[Records from a data source]
*****
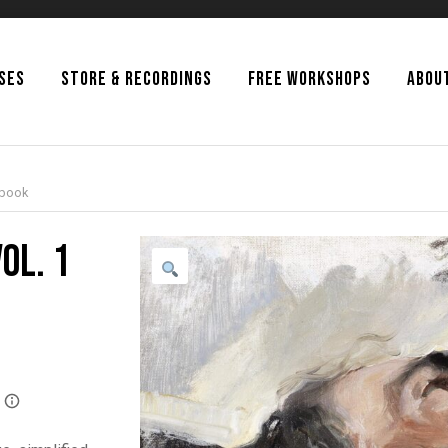
SSES
STORE & RECORDINGS
FREE WORKSHOPS
ABOU
Ebook
ol. 1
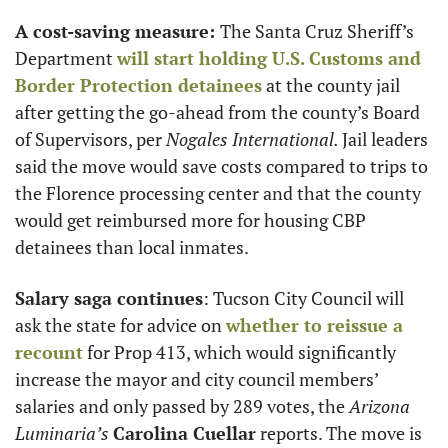
A cost-saving measure: 
The Santa Cruz Sheriff’s 
Department 
will start holding U.S. Customs and 
Border Protection detainees
 at the county jail 
after getting the go-ahead from the county’s Board 
of Supervisors, per 
Nogales International. 
Jail leaders 
said the move would save costs compared to trips to 
the Florence processing center and that the county 
would get reimbursed more for housing CBP 
detainees than local inmates. 
Salary saga continues
: Tucson City Council will 
ask the state for advice on 
whether to reissue a 
recount
 for Prop 413, which would significantly 
increase the mayor and city council members’ 
salaries and only passed by 289 votes, the 
Arizona 
Luminaria’s
Carolina Cuellar
 reports. The move is 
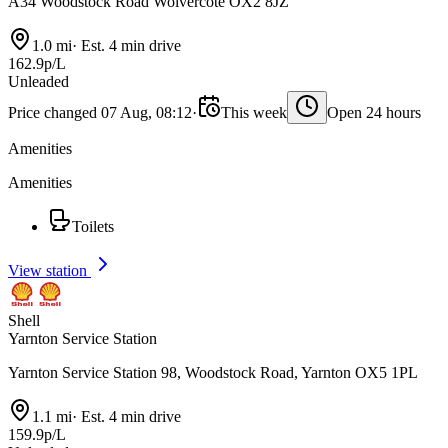
A34 Woodstock Road Wolvercote OX2 8JZ
1.0 mi
·
Est. 4 min drive
162.9p/L
Unleaded
Price changed 07 Aug, 08:12
·
This week
Open 24 hours
Amenities
Amenities
Toilets
View station
Shell
Yarnton Service Station
Yarnton Service Station 98, Woodstock Road, Yarnton OX5 1PL
1.1 mi
·
Est. 4 min drive
159.9p/L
*****
Which of the lines above carry the string "will"? Pick them out and copy them.

will start holding U.S. Customs and 
: Tucson City Council will 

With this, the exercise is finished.